Phase 6 · Month 8

Flavor Profiling & Plating

Phase Objective: Balance the palate and present food as a culinary artist.
Intermediate2 Modules · 1 Milestone Project
MODULE 16

The Balanced Palate

16.1

Seasoning at Every Layer

Seasoning at the end is the last resort, not the strategy. Season the mirepoix in the pot. Season the stock as it reduces. Season the protein before it enters the pan. Season the sauce as it finishes. Each layer of seasoning is different — early seasoning integrates; late seasoning sits on top. A dish requiring heavy seasoning at the table has been under-seasoned throughout.

16.2

Acid as a Brightener

Acid wakes up a flat, heavy, or rich dish. A squeeze of lemon on a rich braise, a splash of sherry vinegar in a stew — these do not make the dish taste sour, they make it taste more of itself. If a dish tastes flat and you cannot identify why, reach for acid before more salt.

Pro Tip Always add in small increments. Acid can always be added; it cannot be removed.

MODULE 17

Plating & Presentation

17.1

Visual Hierarchy

The eye is drawn to contrast, to height, and to the brightest or most saturated colour. Odd numbers read more naturally than even — three scallops, five ravioli. Height draws the eye upward and suggests abundance and craft.

17.2

Negative Space & Texture

Negative space — the empty white rim of the plate — frames the food. Food should occupy a circle no larger than 60–70% of the plate diameter. Every plate should have a contrast of textures: soft protein, creamy sauce, crisp garnish. Monochrome plates feel unfinished — introduce one vivid colour element.


🏆 Phase 6 Milestone Project

The 3-Course Menu

Design, cost, prep, and execute a cohesive 3-course meal (appetiser, main, dessert) for two within a strict 2-hour window. Demonstrate at least one mother sauce, one perfectly cooked protein with a pan sauce, one complex starch, and proper vegetable cookery.

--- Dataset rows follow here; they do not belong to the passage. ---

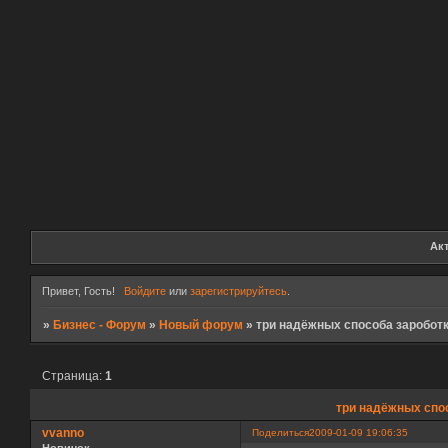
Ак
Привет, Гость!
Войдите
или
зарегистрируйтесь
.
»
Бизнес - Форум
»
Новый форум
»
три надёжных способа зароботк
Страница:
1
три надёжных спос
vvanno
Поделиться
2009-01-09 19:06:35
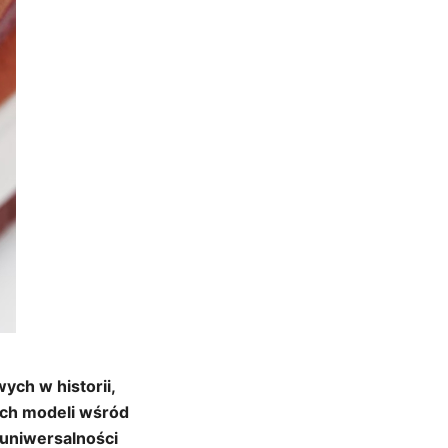
ych w historii,
ych modeli wśród
 uniwersalności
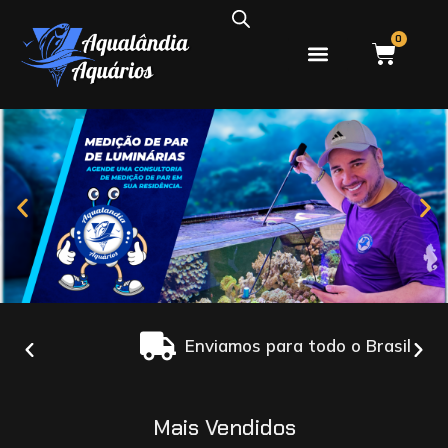
0
Enviamos para todo o Brasil
Mais Vendidos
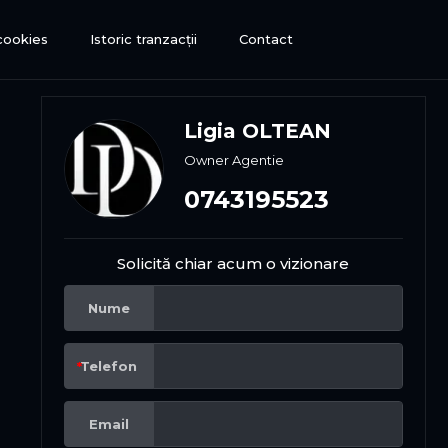
 cookies
Istoric tranzacții
Contact
Ligia OLTEAN
Owner Agentie
0743195523
Solicită chiar acum o vizionare
Nume
Telefon
Email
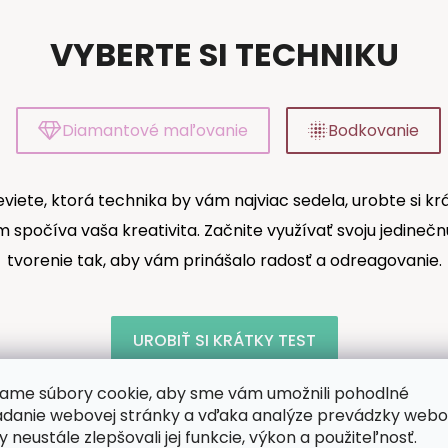
VYBERTE SI TECHNIKU
Diamantové maľovanie
Bodkovanie
viete, ktorá technika by vám najviac sedela, urobte si krá
om spočíva vaša kreativita. Začnite využívať svoju jedineč
tvorenie tak, aby vám prinášalo radosť a odreagovanie.
UROBIŤ SI KRÁTKY TEST
ame súbory cookie, aby sme vám umožnili pohodlné
adanie webovej stránky a vďaka analýze prevádzky webo
y neustále zlepšovali jej funkcie, výkon a použiteľnosť.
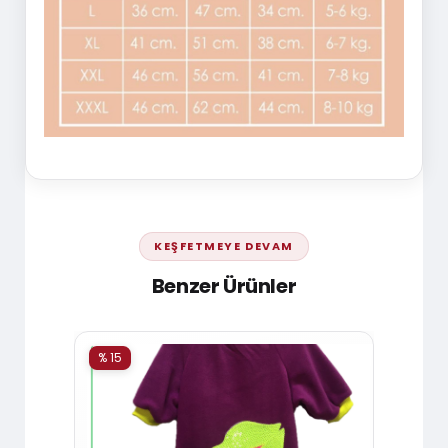
KEŞFETMEYE DEVAM
Benzer Ürünler
% 15
% 15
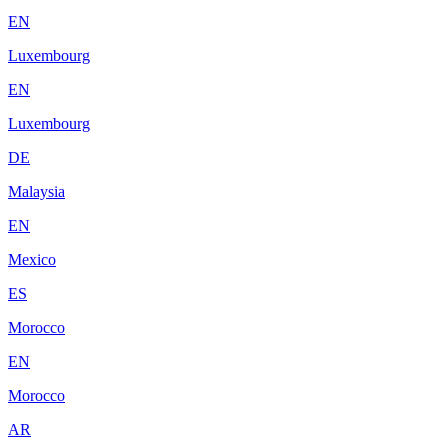
EN
Luxembourg
EN
Luxembourg
DE
Malaysia
EN
Mexico
ES
Morocco
EN
Morocco
AR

Success criteria: All three courses served at correct temperature within the window. Protein cooked to intended doneness. At least one mother sauce identifiable. Plating uses negative space, odd numbers, and texture contrast.

Phase 6 Practice Exercises

12 exercises to build skill through direct application.

Exercise 01 of 12 · Intermediate

Blind Seasoning Test

Two identical soups: season one throughout, one only at the end. Compare.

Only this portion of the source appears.